Levern Spencer cemented herself as Saint Lucia’s most decorated athlete ever as she claimed a third consecutive high jump gold at the NACAC (North American, Central American and Caribbean) Championships, which opened on Friday (10) at University of Toronto’s Varsity Stadium with eight records set.
One week after completing another winning hat-trick, at the Central American and Caribbean Games in Colombia, the 34-year old kept the small Caribbean nation on the athletics map once again as she equalled her championships record with a 1.91m clearance on her second attempt.
“I am excited to win the title again,” she said. “It’s always my goal. I am really in good shape. I was hoping to jump higher. I was excepting to do a lot better than I did. My first attempt at 1.94m was really close, but I am thankful I was able to come out with the win so I am pleased with that. I now have a wild card for the Pan American Games and the (2019) World Championships.”
Next stop for the Commonwealth champion will be the IAAF Diamond League final in Zurich. She also hopes to make her third Americas team for the IAAF Continental Cup Ostrava 2018 on 8-9 September.
The sole athlete to compete in the three editions of the NACAC Championships has built a successful career since her bronze medal at the IAAF World Youth Championships and gold at the Central American and Caribbean Championships in 2001. Her pedigree includes seven World Championships, three Olympic Games, four Pan American Games and five Commonwealth Games. She won the Pan Am crown in 2015 on latest trip to Canada.
Spencer capped a record-filled evening at Varsity Stadium. North American record-holder and world No.2 Deanna Price improved the previous Canadian all-comers’ record in her three valid throws to take the hammer title with 74.60m, the first record of the competition.
Her compatriot Darrell Hill followed with a massive 21.68m, close to his season’s best, to win the shot put. Second three years ago in San Jose, Costa Rica, the 24-year old led four other men beyond the previous championships mark, including British Virgin Islands’ Eldred Henry, who improved his national record to 20.63m for fifth.
Cuba’s Yaime Perez, the third ranked athlete in the world, dominated the discus and was the only woman to go beyond 60 metres, setting a championships record of 61.97m in the fifth round.
World U20 and U18 champion Jordan Diaz gave Cuba its second gold of the day with a best of 16.83m in the third round of the triple jump. He prevailed over more experienced athletes, including USA’s world finalist Chris Bernard, who settle for silver in 16.73m.
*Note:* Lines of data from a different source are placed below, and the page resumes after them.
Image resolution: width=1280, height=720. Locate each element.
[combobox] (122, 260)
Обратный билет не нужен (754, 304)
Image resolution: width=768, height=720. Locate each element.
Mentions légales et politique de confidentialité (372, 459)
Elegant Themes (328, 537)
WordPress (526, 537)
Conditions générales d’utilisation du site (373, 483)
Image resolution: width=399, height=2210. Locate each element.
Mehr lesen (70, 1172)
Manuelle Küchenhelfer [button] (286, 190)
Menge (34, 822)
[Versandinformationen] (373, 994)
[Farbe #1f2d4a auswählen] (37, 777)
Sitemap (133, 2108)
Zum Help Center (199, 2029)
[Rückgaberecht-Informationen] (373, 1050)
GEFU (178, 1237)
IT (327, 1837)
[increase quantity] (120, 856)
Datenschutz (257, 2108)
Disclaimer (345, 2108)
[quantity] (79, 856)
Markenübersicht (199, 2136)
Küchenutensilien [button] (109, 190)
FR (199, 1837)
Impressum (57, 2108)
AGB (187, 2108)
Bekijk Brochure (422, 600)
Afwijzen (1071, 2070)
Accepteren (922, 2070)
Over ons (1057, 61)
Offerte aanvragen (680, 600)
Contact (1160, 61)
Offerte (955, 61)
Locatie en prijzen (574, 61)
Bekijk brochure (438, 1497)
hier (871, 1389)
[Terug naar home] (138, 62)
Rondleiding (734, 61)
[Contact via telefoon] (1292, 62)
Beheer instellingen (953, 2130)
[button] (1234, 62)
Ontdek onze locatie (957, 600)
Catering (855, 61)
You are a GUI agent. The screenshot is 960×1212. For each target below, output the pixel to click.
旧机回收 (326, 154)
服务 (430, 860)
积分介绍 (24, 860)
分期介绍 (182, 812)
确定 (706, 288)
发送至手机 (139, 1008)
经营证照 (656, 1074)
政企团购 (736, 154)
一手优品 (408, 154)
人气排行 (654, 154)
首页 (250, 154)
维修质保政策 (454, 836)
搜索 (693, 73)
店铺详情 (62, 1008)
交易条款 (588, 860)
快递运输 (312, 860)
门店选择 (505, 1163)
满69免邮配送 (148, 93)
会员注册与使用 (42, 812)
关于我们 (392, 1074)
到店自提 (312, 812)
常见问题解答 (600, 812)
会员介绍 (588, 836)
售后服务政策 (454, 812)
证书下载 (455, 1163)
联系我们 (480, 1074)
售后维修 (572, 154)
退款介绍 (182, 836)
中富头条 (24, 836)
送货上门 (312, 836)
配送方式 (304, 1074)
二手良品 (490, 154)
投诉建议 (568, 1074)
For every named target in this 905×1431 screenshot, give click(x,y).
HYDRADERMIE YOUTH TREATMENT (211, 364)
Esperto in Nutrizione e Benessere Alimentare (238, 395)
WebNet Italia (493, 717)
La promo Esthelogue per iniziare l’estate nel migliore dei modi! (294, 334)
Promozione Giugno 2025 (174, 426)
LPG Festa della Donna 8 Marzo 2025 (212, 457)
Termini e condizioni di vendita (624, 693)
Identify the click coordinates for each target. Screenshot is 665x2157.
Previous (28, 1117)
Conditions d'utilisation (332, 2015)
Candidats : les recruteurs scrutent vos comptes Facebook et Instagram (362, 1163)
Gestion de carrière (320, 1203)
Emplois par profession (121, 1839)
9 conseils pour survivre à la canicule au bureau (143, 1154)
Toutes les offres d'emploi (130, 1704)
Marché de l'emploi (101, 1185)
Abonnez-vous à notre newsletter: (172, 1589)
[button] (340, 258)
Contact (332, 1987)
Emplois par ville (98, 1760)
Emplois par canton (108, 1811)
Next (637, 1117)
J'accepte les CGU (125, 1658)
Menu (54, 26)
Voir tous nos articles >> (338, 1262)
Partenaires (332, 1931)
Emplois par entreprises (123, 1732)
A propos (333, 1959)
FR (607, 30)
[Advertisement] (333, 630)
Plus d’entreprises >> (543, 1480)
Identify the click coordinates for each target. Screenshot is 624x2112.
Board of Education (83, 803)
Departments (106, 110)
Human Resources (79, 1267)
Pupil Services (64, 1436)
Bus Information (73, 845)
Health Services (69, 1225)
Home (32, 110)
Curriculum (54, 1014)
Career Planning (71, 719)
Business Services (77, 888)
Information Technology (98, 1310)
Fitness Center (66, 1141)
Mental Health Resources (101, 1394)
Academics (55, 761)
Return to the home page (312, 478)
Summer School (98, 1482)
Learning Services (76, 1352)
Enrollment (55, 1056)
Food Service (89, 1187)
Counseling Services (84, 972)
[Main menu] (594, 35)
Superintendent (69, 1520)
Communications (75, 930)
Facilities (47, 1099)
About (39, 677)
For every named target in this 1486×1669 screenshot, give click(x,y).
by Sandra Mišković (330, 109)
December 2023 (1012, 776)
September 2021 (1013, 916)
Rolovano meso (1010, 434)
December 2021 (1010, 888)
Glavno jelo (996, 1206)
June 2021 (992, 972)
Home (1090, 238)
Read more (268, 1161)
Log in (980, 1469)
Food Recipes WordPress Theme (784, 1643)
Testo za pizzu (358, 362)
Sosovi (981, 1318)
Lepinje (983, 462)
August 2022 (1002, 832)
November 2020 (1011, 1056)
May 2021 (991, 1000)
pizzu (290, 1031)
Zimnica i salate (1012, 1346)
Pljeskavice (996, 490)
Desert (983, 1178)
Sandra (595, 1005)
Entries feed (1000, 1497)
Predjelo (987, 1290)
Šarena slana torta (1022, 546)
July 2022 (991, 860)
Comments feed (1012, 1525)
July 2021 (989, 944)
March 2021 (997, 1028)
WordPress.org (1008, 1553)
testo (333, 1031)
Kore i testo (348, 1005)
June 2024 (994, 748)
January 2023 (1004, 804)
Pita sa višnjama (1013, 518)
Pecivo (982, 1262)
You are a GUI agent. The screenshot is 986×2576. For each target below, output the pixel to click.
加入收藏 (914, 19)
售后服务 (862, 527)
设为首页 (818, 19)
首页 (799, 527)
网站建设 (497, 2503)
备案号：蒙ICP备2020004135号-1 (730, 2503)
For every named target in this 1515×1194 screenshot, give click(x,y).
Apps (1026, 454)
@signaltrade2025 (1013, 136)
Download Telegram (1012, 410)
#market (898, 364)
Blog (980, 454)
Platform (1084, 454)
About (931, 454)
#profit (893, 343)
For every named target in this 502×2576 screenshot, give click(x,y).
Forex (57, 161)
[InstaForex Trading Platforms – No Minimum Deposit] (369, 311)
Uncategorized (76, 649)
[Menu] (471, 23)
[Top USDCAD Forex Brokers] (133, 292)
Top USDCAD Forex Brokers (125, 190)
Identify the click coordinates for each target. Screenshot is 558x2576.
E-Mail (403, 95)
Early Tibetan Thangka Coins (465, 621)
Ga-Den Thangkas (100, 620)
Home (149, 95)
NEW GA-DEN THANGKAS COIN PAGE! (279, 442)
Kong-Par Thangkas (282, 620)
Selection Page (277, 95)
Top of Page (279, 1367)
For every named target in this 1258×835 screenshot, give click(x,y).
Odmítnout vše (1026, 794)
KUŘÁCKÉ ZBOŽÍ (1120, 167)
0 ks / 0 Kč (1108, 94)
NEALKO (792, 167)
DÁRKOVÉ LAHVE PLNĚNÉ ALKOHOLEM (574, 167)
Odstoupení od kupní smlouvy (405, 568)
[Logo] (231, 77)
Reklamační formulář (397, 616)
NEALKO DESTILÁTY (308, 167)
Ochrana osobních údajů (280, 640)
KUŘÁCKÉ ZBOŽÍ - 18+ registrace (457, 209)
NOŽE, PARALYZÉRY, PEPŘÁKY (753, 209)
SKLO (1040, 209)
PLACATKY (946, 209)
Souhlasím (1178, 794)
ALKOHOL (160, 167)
Three US athletes set records in the distance events: Mel Lawrence (9:45.36) in the 3000m steeplechase, Rachel Schneider (15:26.19) in the 5000m and Lopez Lomong (29:49.03) in the 10,000m, the first time the longer distance had been contested at these championships.
The first victories of the championships went to Canada’s Evan Dunfee (1:25:39) and USA’s Maria Michta-Coffey (1:36:34) in the 20km race walk.
The championship record fell twice in the women’s 100m hurdles semifinals, setting up an exciting battle in the final.
Jamaica’s 2015 world champion Danielle Williams set the tone with a championship record of 12.72 in the first heat. The record would be short-lived as USA’s world record-holder and world indoor champion Kendra Harrison lowered it to 12.66 in the second semifinal.
Her compatriot and Pan American champion Queen Harrison, Costa Rica’s CAC Games champion Andrea Vargas (12.94) and Bahamas’ world indoor finalist Devynne Charlton should also be in the mix for the medals in Saturday’s final.
The 200m semifinals were led by Canadian champions Aaron Brown and Crystal Emmanuel. Brown won the third heat in 20.58, while Emmanuel produced her second fastest time ever on home soil (22.82) to win over Jamaica’s Shericka Jackson and USA’s world 400m champion Phyllis Francis.
The third fastest man in the world this year, Kyron McMaster of the British Virgin Islands, led the 400m hurdles semifinals with 49.16, while Jamaica’s Olympic finalist Leah Nugent did in the same event for women with 54.85. Another Olympic finalist, USA’s Devon Allen, was the fastest in the 110m hurdles semifinals with 13.37.
Fifteen finals will be held Saturday on the second day, including the 100m, 400m, 800m and the sprint hurdles for men and women, as well as the women’s pole vault featuring world and Olympic medallists Sandi Morris of the USA and Yarisley Silva of Cuba.
The women’s 100m features Jamaica’s two-time Olympic winner Shelly-Ann Fraser Pryce, one of the 38 former and current world and Olympic medallists entered for this weekend’s championships.